Exercise: Extract each line from the entries below that has the string "сайту" in it.

Records drawn from a dataset

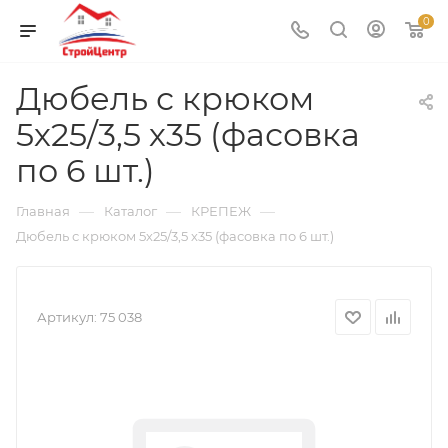
0
Дюбель с крюком
5х25/3,5 х35 (фасовка
по 6 шт.)
—
—
—
Главная
Каталог
КРЕПЕЖ
Дюбель с крюком 5х25/3,5 х35 (фасовка по 6 шт.)
Артикул:
75 038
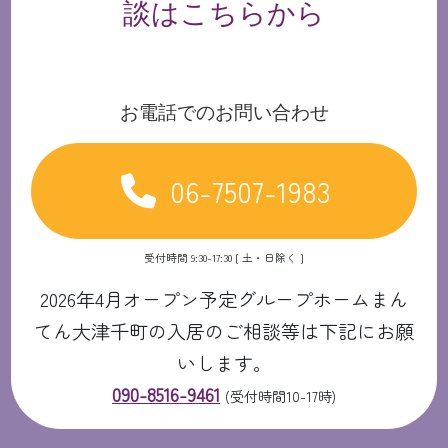
談はこちらから
お電話でのお問い合わせ
06-7507-1983
受付時間 9:30-17:30 [ 土・日除く ]
2026年4月オープン予定グループホームまん
てん大津千町の入居のご相談等は下記にお願
いします。
090-8516-9461
(受付時間10-17時)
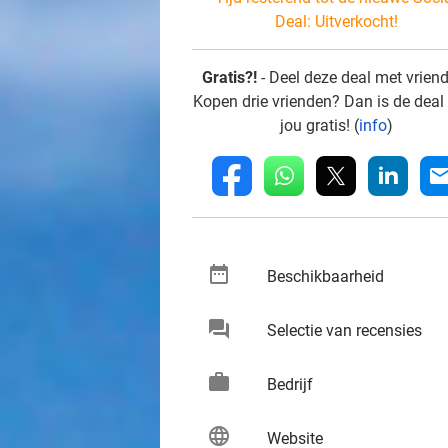
Deal:
Uitverkocht!
Gratis?!
- Deel deze deal met vrien
Kopen drie vrienden? Dan is de deal
jou gratis! (
info
)
whatsapp
linkedin
fb
mai
date_range
keybo
Beschikbaarheid
chat
keybo
Selectie van recensies
work
keybo
Bedrijf
language
keybo
Website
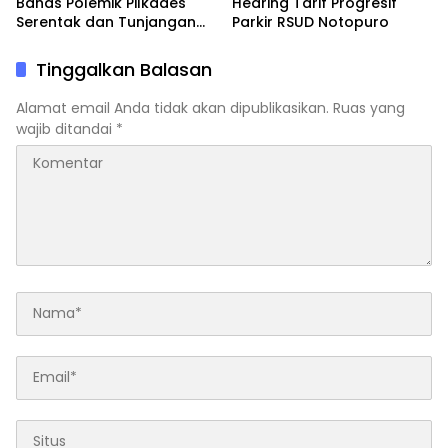
Bahas Polemik Pilkades
Hearing Tarif Progresif
Serentak dan Tunjangan
Parkir RSUD Notopuro
Purna Tugas BPD
Tinggalkan Balasan
Alamat email Anda tidak akan dipublikasikan.
Ruas yang
wajib ditandai
*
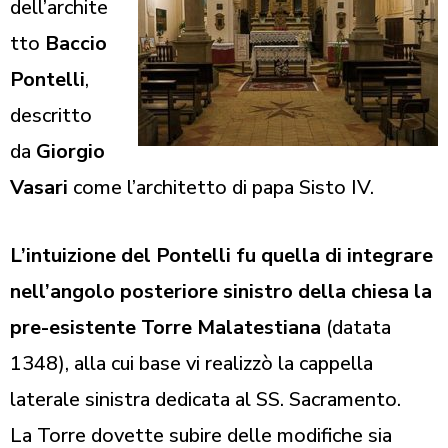
dell’archite
tto
Baccio
Pontelli
,
descritto
da
Giorgio
Vasari
come l’architetto di papa Sisto IV.
L’intuizione del Pontelli fu quella di integrare
nell’angolo posteriore sinistro della chiesa la
pre-esistente Torre Malatestiana
(datata
1348), alla cui base vi realizzò la cappella
laterale sinistra dedicata al SS. Sacramento.
La Torre dovette subire delle modifiche sia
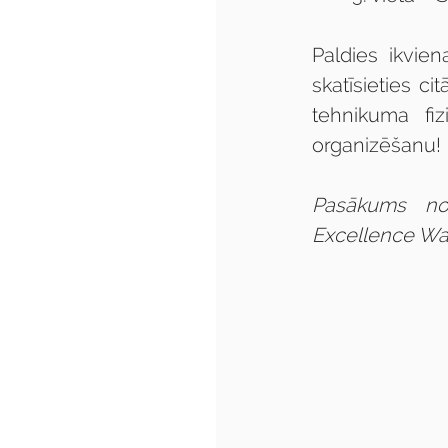
Paldies ikvie
skatīsieties ci
tehnikuma fiz
organizēšanu!
Pasākums not
Excellence Wat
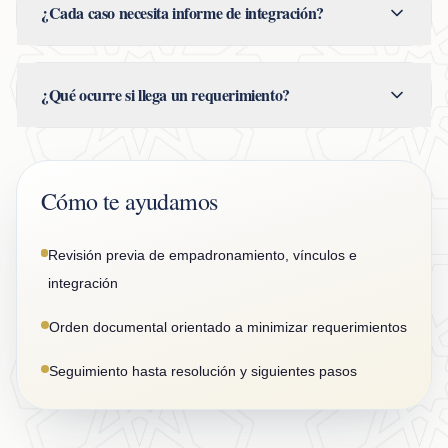
¿Cada caso necesita informe de integración?
¿Qué ocurre si llega un requerimiento?
Cómo te ayudamos
Revisión previa de empadronamiento, vínculos e
integración
Orden documental orientado a minimizar requerimientos
Seguimiento hasta resolución y siguientes pasos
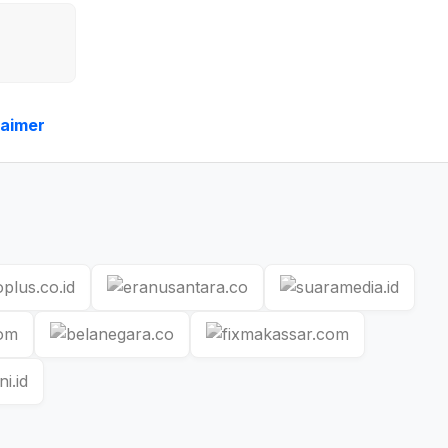
laimer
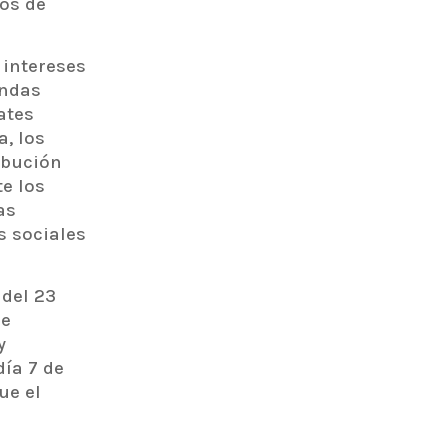
cos de
 intereses
andas
ates
, los
ibución
e los
as
s sociales
 del 23
de
y
ía 7 de
ue el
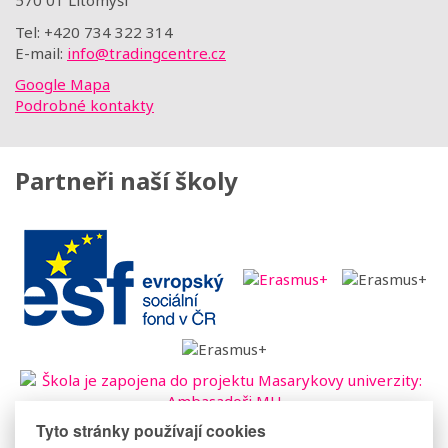
570 01 Litomyšl
Tel: +420 734 322 314
E-mail:
info@tradingcentre.cz
Google Mapa
Podrobné kontakty
Partneři naší školy
Tyto stránky používají cookies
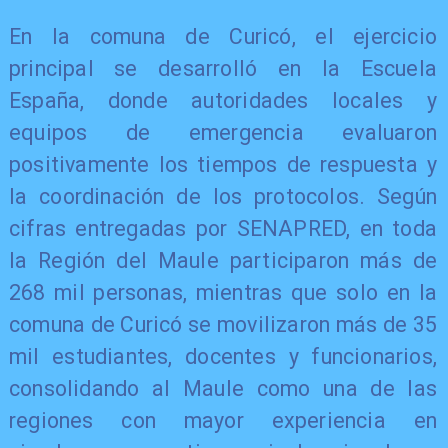
En la comuna de Curicó, el ejercicio
principal se desarrolló en la Escuela
España, donde autoridades locales y
equipos de emergencia evaluaron
positivamente los tiempos de respuesta y
la coordinación de los protocolos. Según
cifras entregadas por SENAPRED, en toda
la Región del Maule participaron más de
268 mil personas, mientras que solo en la
comuna de Curicó se movilizaron más de 35
mil estudiantes, docentes y funcionarios,
consolidando al Maule como una de las
regiones con mayor experiencia en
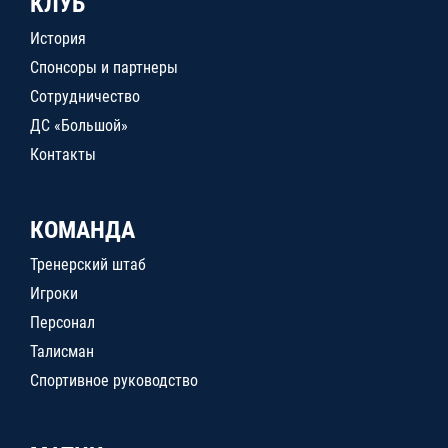
КЛУБ
История
Спонсоры и партнеры
Сотрудничество
ДС «Большой»
Контакты
КОМАНДА
Тренерский штаб
Игроки
Персонал
Талисман
Спортивное руководство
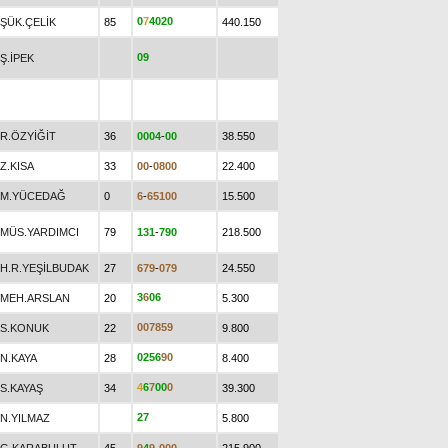
0
7
4
0
2
0
ŞÜK.ÇELİK
85
440.150
0
9
Ş.İPEK
R.ÖZYİĞİT
36
0
0
0
4
-
0
0
38.550
Z.KISA
33
0
0
-
0
8
0
0
22.400
M.YÜCEDAĞ
0
6
-
6
5
1
0
0
15.500
MÜS.YARDIMCI
79
1
3
1
-
7
9
0
218.500
H.R.YEŞİLBUDAK
27
6
7
9
-
0
7
9
24.550
3
6
0
6
MEH.ARSLAN
20
5.300
0
0
7
8
5
9
S.KONUK
22
9.800
0
2
5
6
9
0
N.KAYA
28
8.400
4
6
7
0
0
0
S.KAYAŞ
34
39.300
2
7
N.YILMAZ
5.800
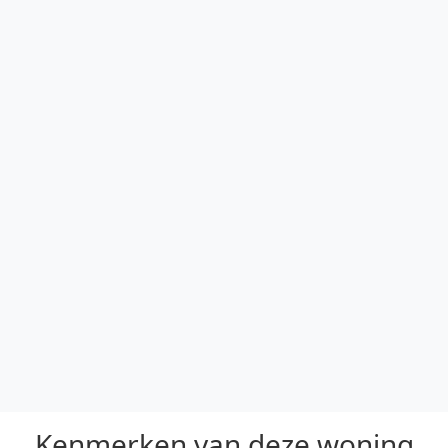
Kenmerken van deze woning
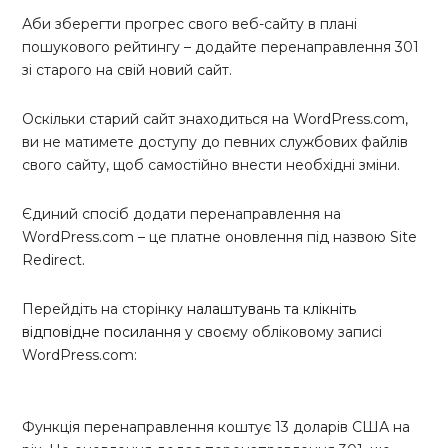
Аби зберегти прогрес свого веб-сайту в плані
пошукового рейтингу – додайте перенаправлення 301
зі старого на свій новий сайт.
Оскільки старий сайт знаходиться на WordPress.com,
ви не матимете доступу до певних службових файлів
свого сайту, щоб самостійно внести необхідні зміни.
Єдиний спосіб додати перенаправлення на
WordPress.com – це платне оновлення під назвою Site
Redirect.
Перейдіть на сторінку
налаштувань та клікніть
відповідне посилання
у своєму обліковому записі
WordPress.com:
Функція перенаправлення коштує 13 доларів США на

Final answer:
Аби зберегти прогрес свого веб-сайту в плані
свого сайту, щоб самостійно внести необхідні зміни.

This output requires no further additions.